Читать книгу Mustard Seeds - Melissa Levi - Страница 25
ОглавлениеRotten Fruit
Death and life are in the power of the tongue: and they that love it shall eat the fruit thereof.
Proverbs 18:21
I was in the grocery store after work one day. There is always something we need. I really dislike going to the store after work. It is always crowded and they never have enough people on the cash registers.

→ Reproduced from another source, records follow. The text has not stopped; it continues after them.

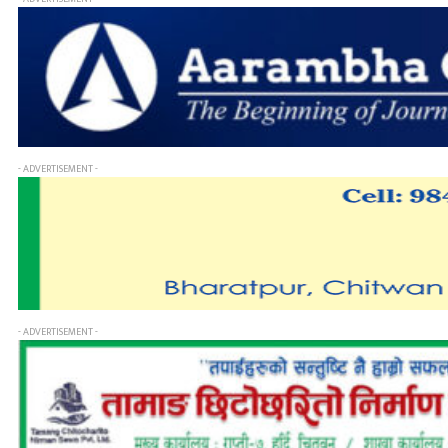
- ADVERTISEMENT -
- ADVERTISEMENT -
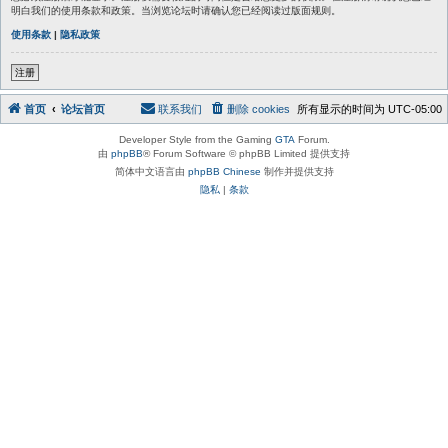
明白我们的使用条款和政策。当浏览论坛时请确认您已经阅读过版面规则。
使用条款
|
隐私政策
注册
首页
论坛首页
联系我们
删除 cookies
所有显示的时间为
UTC-05:00
Developer Style from the Gaming
GTA
Forum.
由
phpBB
® Forum Software © phpBB Limited 提供支持
简体中文语言由
phpBB Chinese
制作并提供支持
隐私
|
条款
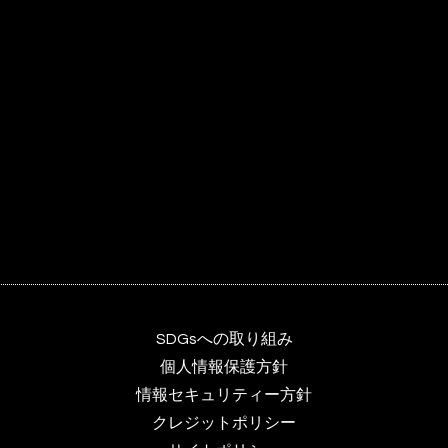
SDGsへの取り組み
個人情報保護方針
情報セキュリティー方針
クレジットポリシー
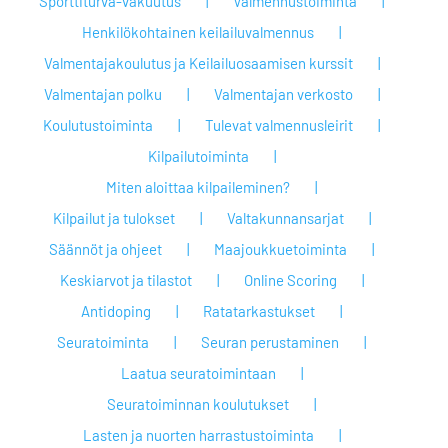
Sporttiturva-vakuutus
Valmennustoiminta
Henkilökohtainen keilailuvalmennus
Valmentajakoulutus ja Keilailuosaamisen kurssit
Valmentajan polku
Valmentajan verkosto
Koulutustoiminta
Tulevat valmennusleirit
Kilpailutoiminta
Miten aloittaa kilpaileminen?
Kilpailut ja tulokset
Valtakunnansarjat
Säännöt ja ohjeet
Maajoukkuetoiminta
Keskiarvot ja tilastot
Online Scoring
Antidoping
Ratatarkastukset
Seuratoiminta
Seuran perustaminen
Laatua seuratoimintaan
Seuratoiminnan koulutukset
Lasten ja nuorten harrastustoiminta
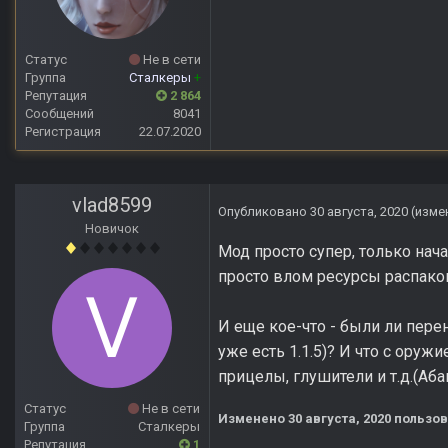
Статус
Не в сети
Группа
Сталкеры
+
Репутация
2 864
Сообщений
8041
Регистрация
22.07.2020
vlad8599
Опубликовано
30 августа, 2020
(изме
Новичок
Мод просто супер, только нач
просто влом ресурсы распак
И еще кое-что - были ли пере
уже есть 1.1.5)? И что с ору
прицелы, глушители и т.д.(Абак
Статус
Не в сети
Изменено
30 августа, 2020
пользов
Группа
Сталкеры
Репутация
1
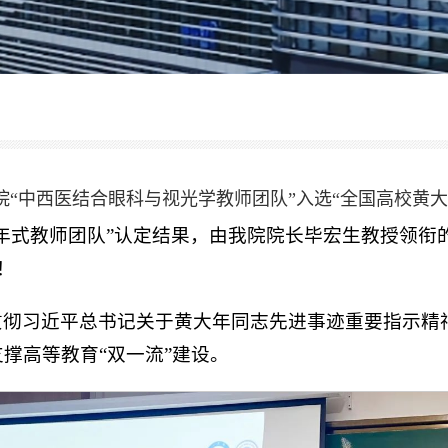
院“中西医结合眼科与视光学教师团队”入选“全国高校黄大
年式教师团队”认定结果，由我院院长毕宏生教授领衔
！
贯彻习近平总书记关于黄大年同志先进事迹重要指示精
撑高等教育“双一流”建设。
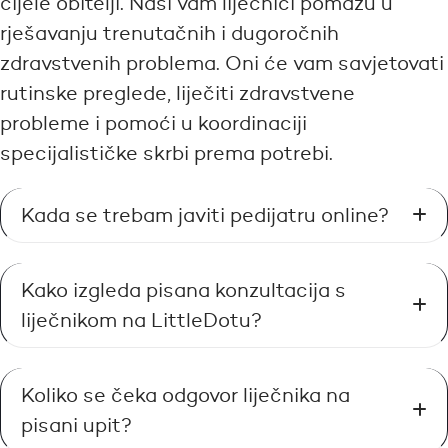
cijele obitelji. Naši vam liječnici pomažu u
rješavanju trenutačnih i dugoročnih
zdravstvenih problema. Oni će vam savjetovati
rutinske preglede, liječiti zdravstvene
probleme i pomoći u koordinaciji
specijalističke skrbi prema potrebi.
Kada se trebam javiti pedijatru online?
Kako izgleda pisana konzultacija s
liječnikom na LittleDotu?
Koliko se čeka odgovor liječnika na
pisani upit?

As I perused the cereal aisle with my daughter, saying no to every overpriced, sugar coated, gaily colored box of pre-diabetic breakfast offerings, I saw a woman that I had known for more than twenty years. Twenty five years ago, we spent plenty of time together. She had witnessed and encouraged me through some of my lowest moments. When I saw her, I ducked down another aisle. I found myself creeping down the infant section, hoping she would get far enough ahead that I could get out of the store without being spotted.
It was not to be. I had not gotten past her radar. I resigned myself; I was going to have to speak with her.
As she plunged headlong into filling me in on all of her woes, I found myself growing more and more uneasy. My daughter stood next to me and switched glances between me and her. She had been fired, had to file bankruptcy, could not find another job, had run up massive credit card debit and in all of it she never once assumed responsibility for any part of it. She was being ganged up on by the world. The county were against her, the school had wronged her son, her employer cheated her and on and on she went. I politely nodded and expressed my sympathy concerning her difficulties. She moved on to complaining about her ex-husband and what she had gone through with him eighteen years ago when he was out of work. She bounced from present to past troubles for at least twenty minutes.
I realized as I listened to her that not only had her life of drama continued just as it had been twenty five years ago, moreover she had not changed anything about herself. Her hair was the same length and color it had always been. She was dressed as I had always seen her in jeans and a T-shirt. Even her eye shadow was the same. It was as if nothing had changed for her.
Throughout the evening the thought rolled around in my brain; why had she chosen to stay stagnant?
I think it started with her not letting go of the past. It seemed that for the past twenty five years, this woman had been riding a loop of drama, assuming the role of victim and shunning all responsibilities. She spewed negativity.
It was her words that kept her riding the loop. Nothing out of her mouth was positive. She seemed to ooze the negative.
I am guilty of this at times as well. Sometimes my words are laced with toxicity. I allow myself to speak defeat rather than victory. In order to stop speaking death you have to adjust your way of thinking. Everything begins with the way we think. Our attitude is the difference between defeat and victory and sometimes it can mean the difference to those around us. If our speech is negative and defeatist then that is what we emit to those around us. Family and friends will begin to adopt our speech, and that in turn will infect their attitude. A bad attitude is like rotten fruit it infects the good.
When I spent a lot of time around this woman my speech and then my attitude was poisoned. It took a while to rid myself of her way of thinking and reacting. She saw everything as a problem, not an opportunity. She believed that everything that had happened to her was uncontrollable circumstance rather the consequences of the choices she had made.
Whereas it is true that there are circumstances that are out of control how we choose to face them is wholly ours. Your attitude in any situation is the key to whether you have victory or defeat. As believers, our attitude and our speech should reflect our trust in God.
I encourage you to examine your words. Your words have the power to spread life and death, not just to you, but to those around you.
Proverbs 18:21 says that we will shall eat the fruit thereof. I’d rather eat the sweet and skip the bitter.